Is God not hearing or are we not listening?

There are few verse I seem to pray as often as Matthew 9v38.  Lord, the harvest field here is so plentiful but we are so short of workers please send us labourers to help us plant, water and harvest.  Though I’m beginning to struggle with my praying this for a couple of reasons.

Reason 1 is that God doesn’t seem to be answering, we haven’t been deluged with a flood of applications to join us as ministry trainees, though we are grateful for one who joined us in September.  We haven’t been inundated with believers moving to Doncaster and wanting to join us, in fact the transfer growth seems to go to two others churches, which I get are more attractive options.  And recently God has taken away rather than send workers.  So I’ve been left pondering am I praying wrong?

Reason 2 church feels small and fragile but we average about 30-35 on any given Sunday.  Maybe the reason it feels small and fragile is that we were 50 a year ago, but people have moved away.  How big is big enough?  My hunch is I would always see the need for more people, the ministries we could do, the extra person needed in this ministry or that ministry.  Maybe the problem is my outlook.  God has graciously given us gifted people who are serving, is my prayer in some way an ungratefulness for what God has generously given.  Let’s be honest that anyone comes week by week is a sign of God’s grace and has everything to do with his mercy and movement by the Spirit and not any natural giftedness on my part.

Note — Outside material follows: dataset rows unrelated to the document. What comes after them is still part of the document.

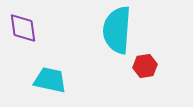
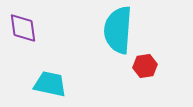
cyan semicircle: moved 1 px right
cyan trapezoid: moved 4 px down
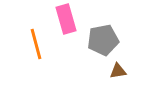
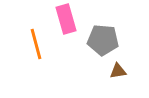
gray pentagon: rotated 16 degrees clockwise
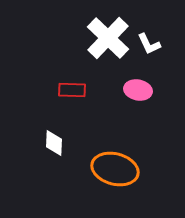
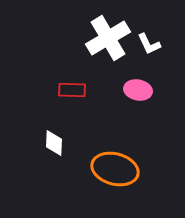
white cross: rotated 15 degrees clockwise
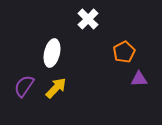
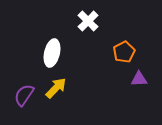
white cross: moved 2 px down
purple semicircle: moved 9 px down
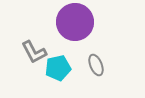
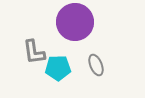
gray L-shape: rotated 20 degrees clockwise
cyan pentagon: rotated 10 degrees clockwise
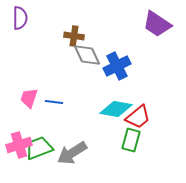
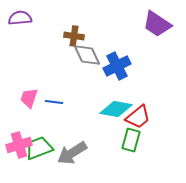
purple semicircle: rotated 95 degrees counterclockwise
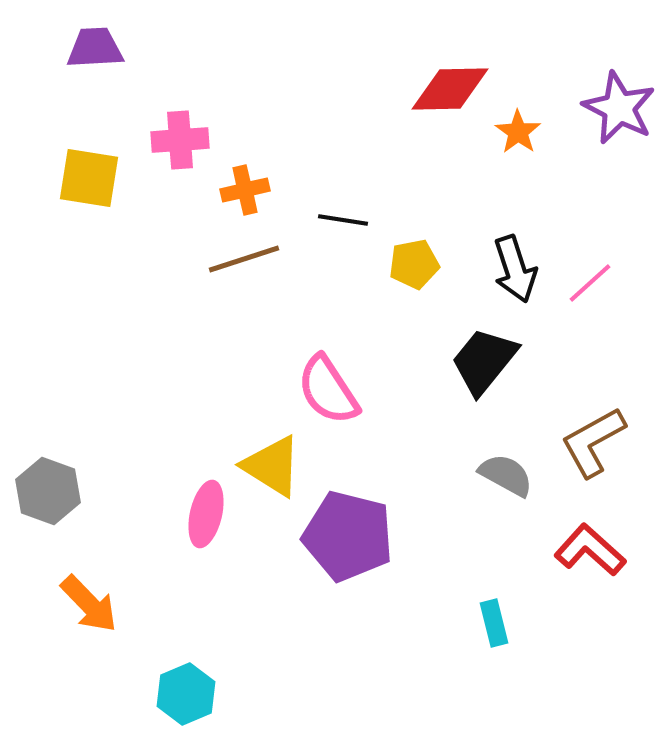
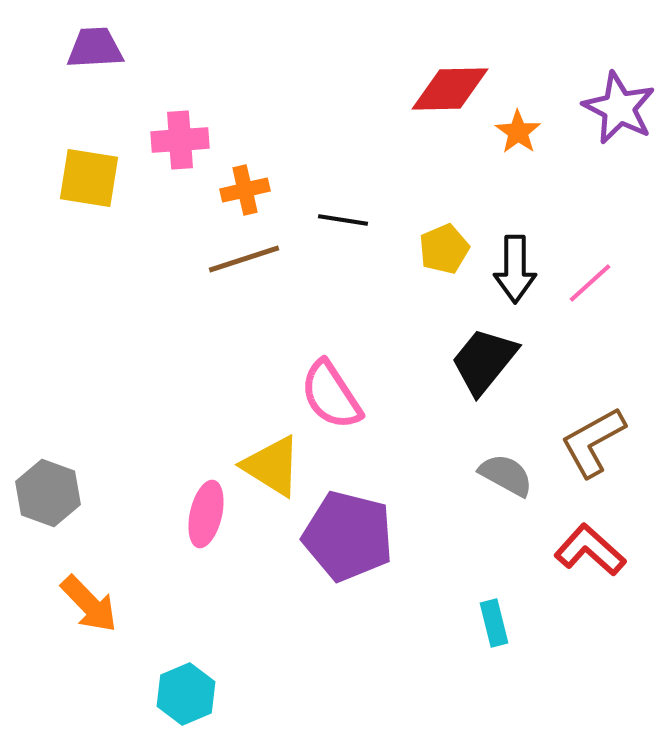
yellow pentagon: moved 30 px right, 15 px up; rotated 12 degrees counterclockwise
black arrow: rotated 18 degrees clockwise
pink semicircle: moved 3 px right, 5 px down
gray hexagon: moved 2 px down
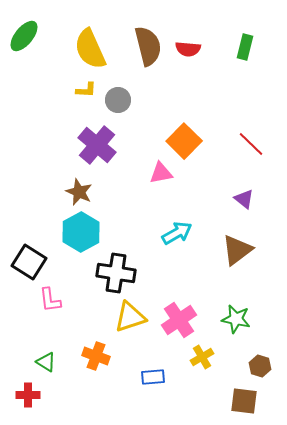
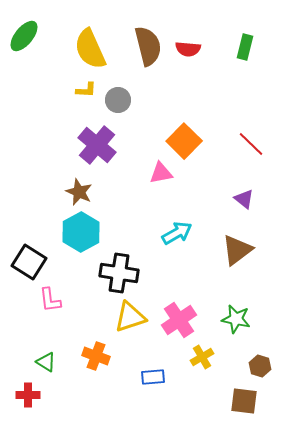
black cross: moved 3 px right
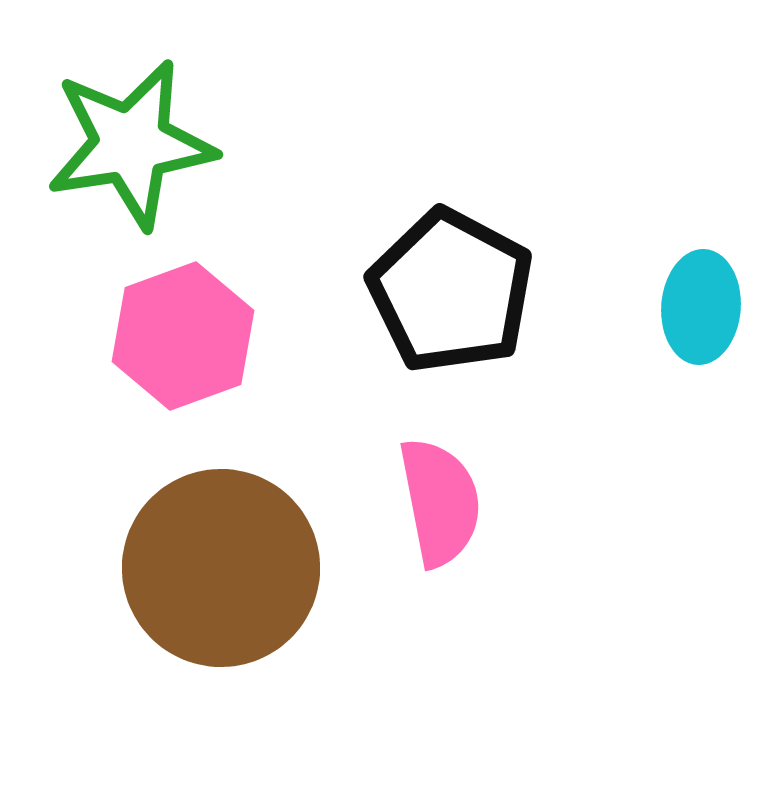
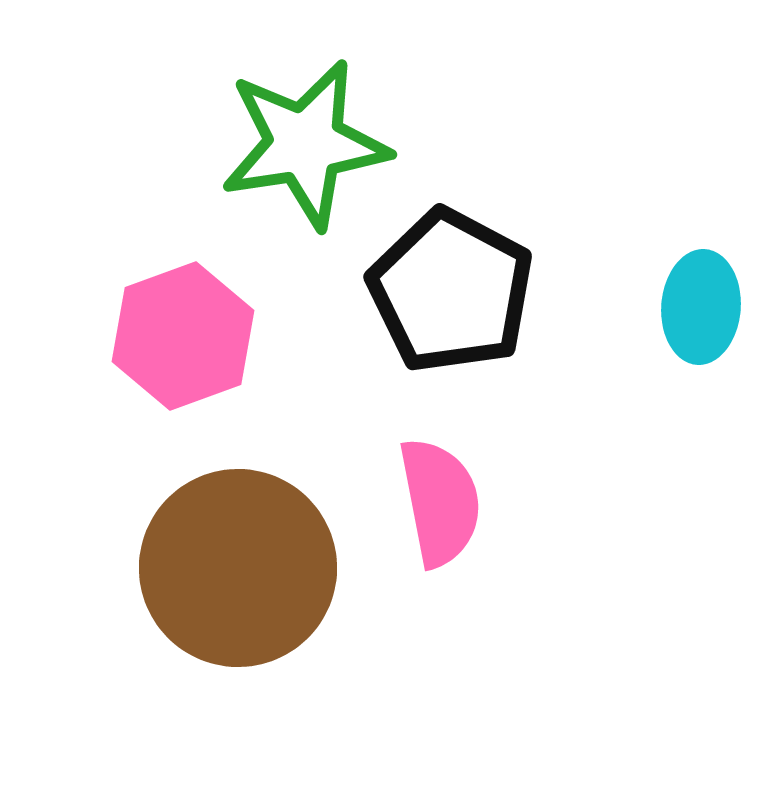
green star: moved 174 px right
brown circle: moved 17 px right
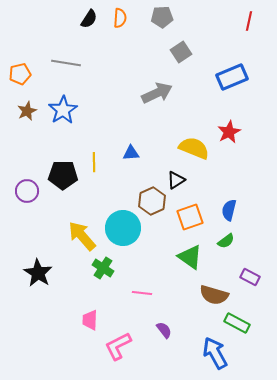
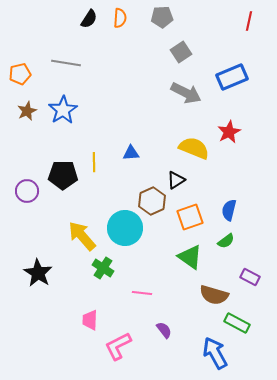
gray arrow: moved 29 px right; rotated 52 degrees clockwise
cyan circle: moved 2 px right
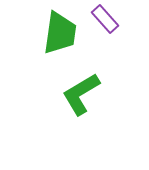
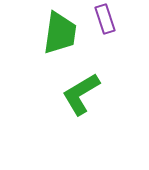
purple rectangle: rotated 24 degrees clockwise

Reason 3 is that prayer, in itself a good prayer, subconsciously stopping me and therefore us as a church from really going out into the harvest field.  Does it convey a sense of inadequacy?  A sense that we’re not ready yet?  A lack of faith in God’s desire and equipping and empowering for mission?  I wonder if I tend to see barriers, we don’t have somewhere to do ministry, we don’t have enough people, we don’t have enough money, we don’t have a women’s worker… I could go on.  It’s a subtly creeping ministry entitlement, wanting what others have, instead of saying how has God who has called us to reach this area, empowered us to do so?